Date Joined May 2010
Total Posts : 112
   Posted 5/31/2010 4:11 AM (GMT -7)   
Hey there Neverbetter, I was happy to see that your second post was much more positive than the first. With any new situation it may seem overwhelming at first, but with some persistence and even personal research to prove that you really do want the treatment, it can become much easier to handle. I also very much understand your want to not put chemicals into your body, but at some points they are helpful...I am coming to find that myself as well (will be making a post about that actually). I hope you continue on the path to feeling well and being well, know you can do it and know we are always here. :-)

Taryn50894
Regular Member


Date Joined Dec 2008
Total Posts : 108
   Posted 6/1/2010 8:07 PM (GMT -7)   
Hello,

I totally understand what you're talking about. I was in a similar situation. My first counselor didn't really pressure me to do much...she suggested exercise and writing and just worked on techniques with me so that I could stand up for myself.

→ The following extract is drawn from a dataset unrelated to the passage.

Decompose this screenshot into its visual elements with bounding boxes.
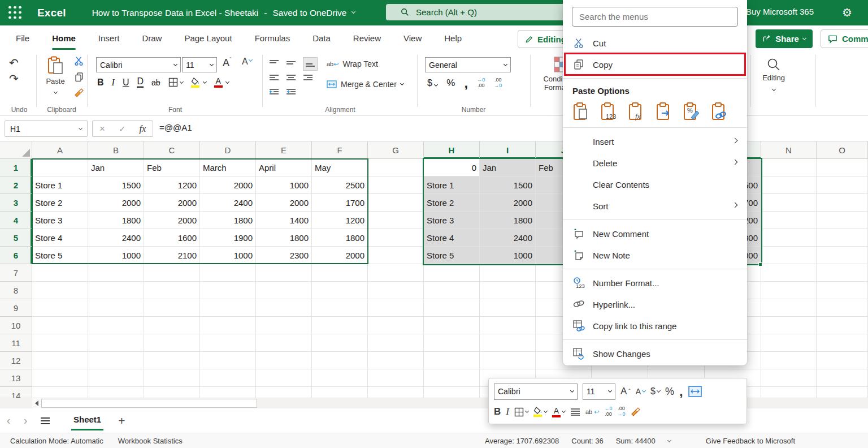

My second counselor I went to was really laid back. he was basically just there to listen, which was nice.

Now my third and last counselor..well...I thought she was nice but my last few sessions were hell. I suffered from bulimia and she told me she thought I was lying about it and told me I needed to lose weight. At that point, I was pretty much done. Keep in mind while with this third counselor I tried 2 different anti-anxiety medicatins that did nothing for me.

All that I wrote above is relevant! let me explain....
I can understand how a counselor will say "hey, start exercising, change your diet, be healthier and youll feel happier." I've heard it before. What you need to remember is when it comes to something like depression, you can't give up. It's not something that will just go away. I thnk once a person has symptoms of depression, they'll always be depressed. But what you can do is fight it and make it better.
Please do not give up yet. Just go at your own pace. Next time you go to sessions just explain to the therapist that you felt overwhelmed with all the info, and you feel you need to work slower at this. Sometimes i had to just step back and breathe before moving forward.

Also, it took me a long time to try medications. I was very discouraged after the first one I tried left me feel lousy. But I gave it another shot and tried a second. It didnt do anything for me. So I just continued with therapy. Meds aren't for everyone-so don't feel you NEED to be on some.

Best of luck to you-remember..don't give up. You can fight this.